**What is required**. Pick out each line below containing "ANKARA".

Given data Start Marker

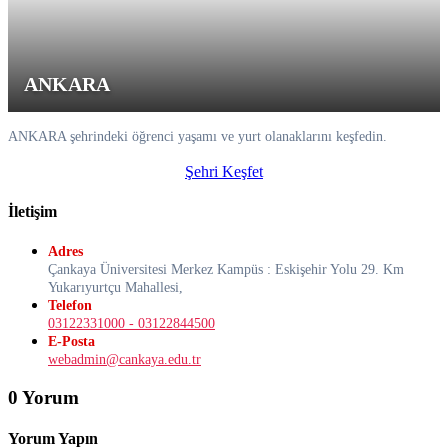
ANKARA
ANKARA şehrindeki öğrenci yaşamı ve yurt olanaklarını keşfedin.
Şehri Keşfet
İletişim
Adres
Çankaya Üniversitesi Merkez Kampüs : Eskişehir Yolu 29. Km
Yukarıyurtçu Mahallesi,
Telefon
03122331000 - 03122844500
E-Posta
webadmin@cankaya.edu.tr
0 Yorum
Yorum Yapın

Given data End Marker

**Solved problem**.
ANKARA
ANKARA şehrindeki öğrenci yaşamı ve yurt olanaklarını keşfedin.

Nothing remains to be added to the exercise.